The aim is to define the "ideal" result adapted to the rest of the face, wishes and personality of the patient.
The surgeon, having understood the patient's request, becomes his or her guide in choosing the future result and the technique to be used.
He/she may sometimes advise against the intervention.
The expected result can be simulated by retouching photographs or computer morphing. The virtual image thus obtained is only a project that can help in understanding patients' expectations. However, there can be no commitment that the result achieved will be superimposed on it at all points.
A regular preoperative check-up is carried out in accordance with the prescriptions.
Each surgeon adopts procedures that are specific to him/her and that he/she adapts to each case to electively correct the defects present and obtain the best results.

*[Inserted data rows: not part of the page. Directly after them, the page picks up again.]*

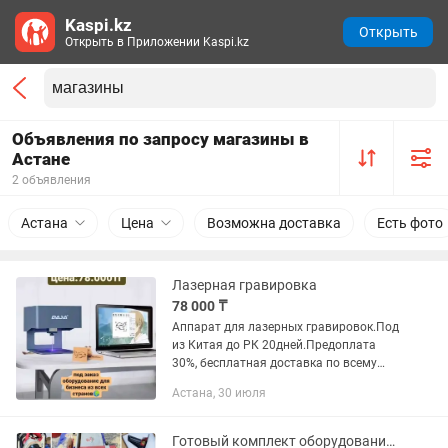
Kaspi.kz
Открыть
Открыть в Приложении Kaspi.kz
Объявления по запросу магазины в
Астане
2 объявления
Астана
Цена
Возможна доставка
Есть фото
Лазерная гравировка
78 000 ₸
Аппарат для лазерных гравировок.Под
из Китая до РК 20дней.Предоплата
30%, бесплатная доставка по всему
городу РК. Инста магазин:
Астана, 30 июля
Готовый комплект оборудования для столярного цеха (Массив). Мебельный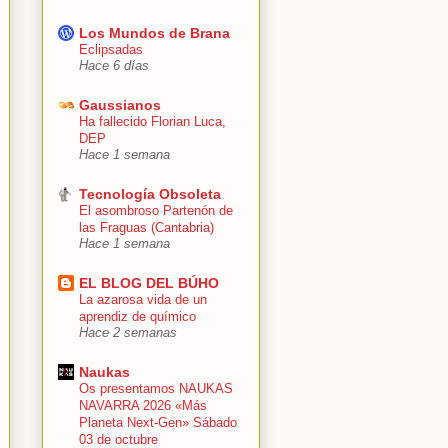
Los Mundos de Brana
Eclipsadas
Hace 6 días
Gaussianos
Ha fallecido Florian Luca,
DEP
Hace 1 semana
Tecnología Obsoleta
El asombroso Partenón de
las Fraguas (Cantabria)
Hace 1 semana
EL BLOG DEL BÚHO
La azarosa vida de un
aprendiz de químico
Hace 2 semanas
Naukas
Os presentamos NAUKAS
NAVARRA 2026 «Más
Planeta Next-Gen» Sábado
03 de octubre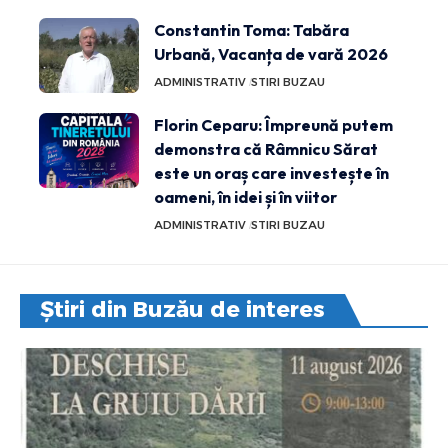
Constantin Toma: Tabăra
Urbană, Vacanța de vară 2026
ADMINISTRATIV
STIRI BUZAU
Florin Ceparu: Împreună putem
demonstra că Râmnicu Sărat
este un oraș care investește în
oameni, în idei și în viitor
ADMINISTRATIV
STIRI BUZAU
Știri din Buzău de interes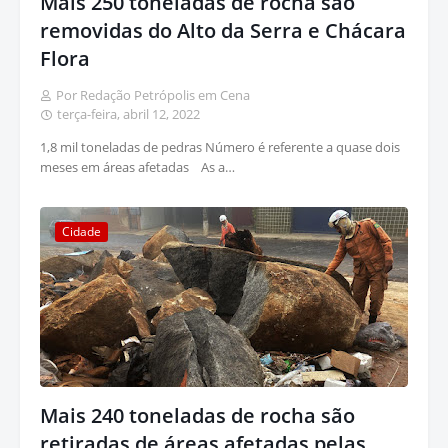
Mais 250 toneladas de rocha são
removidas do Alto da Serra e Chácara
Flora
Por Redação Petrópolis em Cena
terça-feira, abril 12, 2022
1,8 mil toneladas de pedras Número é referente a quase dois
meses em áreas afetadas As a…
Cidade
Mais 240 toneladas de rocha são
retiradas de áreas afetadas pelas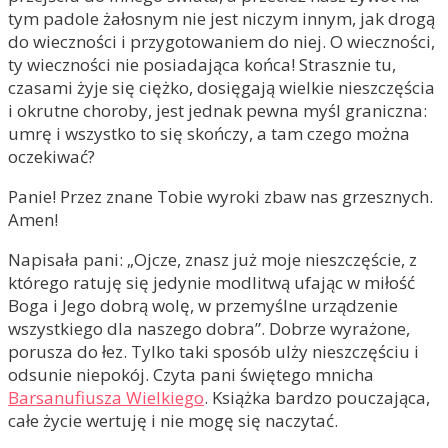
tym padole żałosnym nie jest niczym innym, jak drogą
do wieczności i przygotowaniem do niej. O wieczności,
ty wieczności nie posiadająca końca! Strasznie tu,
czasami żyje się ciężko, dosięgają wielkie nieszczęścia
i okrutne choroby, jest jednak pewna myśl graniczna:
umrę i wszystko to się skończy, a tam czego można
oczekiwać?
Panie! Przez znane Tobie wyroki zbaw nas grzesznych.
Amen!
Napisała pani: „Ojcze, znasz już moje nieszczęście, z
którego ratuję się jedynie modlitwą ufając w miłość
Boga i Jego dobrą wolę, w przemyślne urządzenie
wszystkiego dla naszego dobra”. Dobrze wyrażone,
porusza do łez. Tylko taki sposób ulży nieszczęściu i
odsunie niepokój. Czyta pani świętego mnicha
Barsanufiusza Wielkiego
. Książka bardzo pouczająca,
całe życie wertuję i nie mogę się naczytać.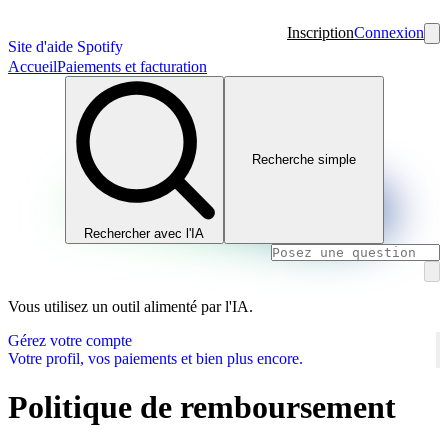
Inscription
Connexion
Site d'aide Spotify
Accueil
Paiements et facturation
Recherche simple
Rechercher avec l'IA
Vous utilisez un outil alimenté par l'IA.
Gérez votre compte
Votre profil, vos paiements et bien plus encore.
Politique de remboursement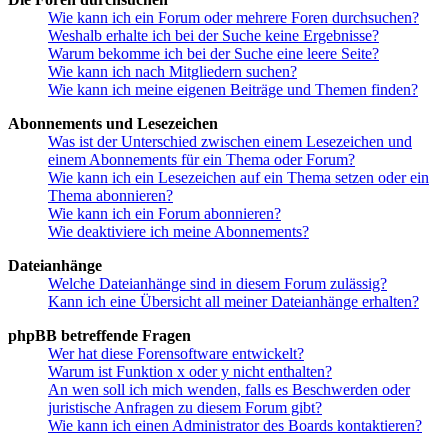
Wie kann ich ein Forum oder mehrere Foren durchsuchen?
Weshalb erhalte ich bei der Suche keine Ergebnisse?
Warum bekomme ich bei der Suche eine leere Seite?
Wie kann ich nach Mitgliedern suchen?
Wie kann ich meine eigenen Beiträge und Themen finden?
Abonnements und Lesezeichen
Was ist der Unterschied zwischen einem Lesezeichen und
einem Abonnements für ein Thema oder Forum?
Wie kann ich ein Lesezeichen auf ein Thema setzen oder ein
Thema abonnieren?
Wie kann ich ein Forum abonnieren?
Wie deaktiviere ich meine Abonnements?
Dateianhänge
Welche Dateianhänge sind in diesem Forum zulässig?
Kann ich eine Übersicht all meiner Dateianhänge erhalten?
phpBB betreffende Fragen
Wer hat diese Forensoftware entwickelt?
Warum ist Funktion x oder y nicht enthalten?
An wen soll ich mich wenden, falls es Beschwerden oder
juristische Anfragen zu diesem Forum gibt?
Wie kann ich einen Administrator des Boards kontaktieren?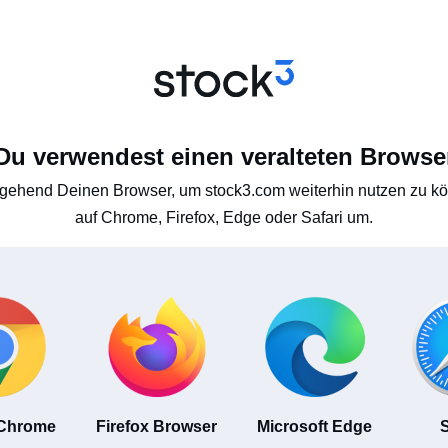
Du verwendest einen veralteten Browse
gehend Deinen Browser, um stock3.com weiterhin nutzen zu kön
auf Chrome, Firefox, Edge oder Safari um.
 Chrome
Firefox Browser
Microsoft Edge
S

This makes it difficult to systematize the intervention. However, common basic principles can be drawn from them:
They are hidden, most often inside the nostrils or under the upper lip, so there are no visible scars on the outside.

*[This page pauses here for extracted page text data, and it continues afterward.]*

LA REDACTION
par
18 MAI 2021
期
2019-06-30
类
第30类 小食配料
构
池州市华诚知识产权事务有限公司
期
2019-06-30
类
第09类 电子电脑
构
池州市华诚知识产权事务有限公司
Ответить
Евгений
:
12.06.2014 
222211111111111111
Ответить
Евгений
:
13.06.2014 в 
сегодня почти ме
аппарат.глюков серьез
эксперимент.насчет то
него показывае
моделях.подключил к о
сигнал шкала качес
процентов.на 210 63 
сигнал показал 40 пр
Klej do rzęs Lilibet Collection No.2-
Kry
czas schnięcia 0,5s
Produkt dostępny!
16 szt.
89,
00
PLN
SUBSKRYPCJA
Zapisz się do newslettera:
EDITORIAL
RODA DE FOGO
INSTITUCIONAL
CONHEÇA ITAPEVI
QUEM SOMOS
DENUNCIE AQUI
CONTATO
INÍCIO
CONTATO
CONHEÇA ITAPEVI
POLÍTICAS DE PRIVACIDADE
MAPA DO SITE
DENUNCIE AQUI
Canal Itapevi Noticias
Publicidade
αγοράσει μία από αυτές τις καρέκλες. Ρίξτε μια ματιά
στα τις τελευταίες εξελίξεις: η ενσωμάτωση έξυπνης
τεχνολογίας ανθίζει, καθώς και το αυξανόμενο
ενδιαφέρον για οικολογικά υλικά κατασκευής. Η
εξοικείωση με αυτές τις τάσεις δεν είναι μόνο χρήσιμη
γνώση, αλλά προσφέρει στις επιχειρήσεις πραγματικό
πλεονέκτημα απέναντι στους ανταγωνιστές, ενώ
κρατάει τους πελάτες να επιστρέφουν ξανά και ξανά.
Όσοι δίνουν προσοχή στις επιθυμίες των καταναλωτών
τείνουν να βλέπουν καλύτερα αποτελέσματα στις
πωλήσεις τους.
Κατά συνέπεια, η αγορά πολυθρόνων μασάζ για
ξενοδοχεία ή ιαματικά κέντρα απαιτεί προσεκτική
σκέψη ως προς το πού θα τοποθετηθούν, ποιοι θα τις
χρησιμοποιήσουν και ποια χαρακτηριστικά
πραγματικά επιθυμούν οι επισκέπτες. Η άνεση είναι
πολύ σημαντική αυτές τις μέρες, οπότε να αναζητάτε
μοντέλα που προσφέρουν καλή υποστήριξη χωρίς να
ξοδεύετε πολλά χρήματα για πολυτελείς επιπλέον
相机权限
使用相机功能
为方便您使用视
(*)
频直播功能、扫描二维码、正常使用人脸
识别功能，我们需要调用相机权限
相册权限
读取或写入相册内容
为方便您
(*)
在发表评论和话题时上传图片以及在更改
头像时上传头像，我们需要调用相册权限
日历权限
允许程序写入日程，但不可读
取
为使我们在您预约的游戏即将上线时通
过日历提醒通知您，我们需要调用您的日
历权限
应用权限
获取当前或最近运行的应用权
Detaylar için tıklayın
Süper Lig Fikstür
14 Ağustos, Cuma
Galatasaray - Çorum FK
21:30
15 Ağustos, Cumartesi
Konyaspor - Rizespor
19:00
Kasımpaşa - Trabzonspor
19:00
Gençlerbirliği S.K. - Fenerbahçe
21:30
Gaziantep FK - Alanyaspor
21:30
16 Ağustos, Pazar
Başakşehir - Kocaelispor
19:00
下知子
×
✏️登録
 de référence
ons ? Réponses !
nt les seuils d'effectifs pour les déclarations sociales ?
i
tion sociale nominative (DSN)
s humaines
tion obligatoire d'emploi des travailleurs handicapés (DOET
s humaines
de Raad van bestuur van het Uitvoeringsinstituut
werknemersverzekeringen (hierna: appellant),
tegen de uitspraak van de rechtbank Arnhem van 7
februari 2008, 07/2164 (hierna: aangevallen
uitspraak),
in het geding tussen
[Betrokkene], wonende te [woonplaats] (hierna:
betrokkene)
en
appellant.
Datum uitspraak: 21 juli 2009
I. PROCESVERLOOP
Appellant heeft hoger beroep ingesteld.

Sometimes, however, external incisions may be required: they are across the columella (pillar separating the two nostrils) to perform an "open" rhinoplasty or hidden at the base of the nose wings if the size of the nostrils is to be reduced.
The osteocartilaginous infrastructure can then be reshaped according to the established program. This fundamental step can implement an infinite number of procedures, the choice of which will depend on the anomalies to be corrected and the surgeon's technical preferences. This will allow us to narrow a nose that is too wide, remove a hump, correct a deviation, refine a tip, shorten a nose that is too long, straighten a partition. Sometimes, cartilage or bone grafts will be used to fill a depression, support a portion of the nose or improve the shape of the tip.
Types d’anesthésie et modalités d’hospitalisation :
MEDICAIM provides for a consultation at the latest 48 hours before the intervention. It is essential to remain fasting (do not eat or drink anything) 6 hours before the operation.
Type of anesthesia:
Usually the procedure is performed under general anesthesia. However, in some cases, a local anaesthesia with tranquilizers administered intravenously ("vigilant" anaesthesia) may be sufficient.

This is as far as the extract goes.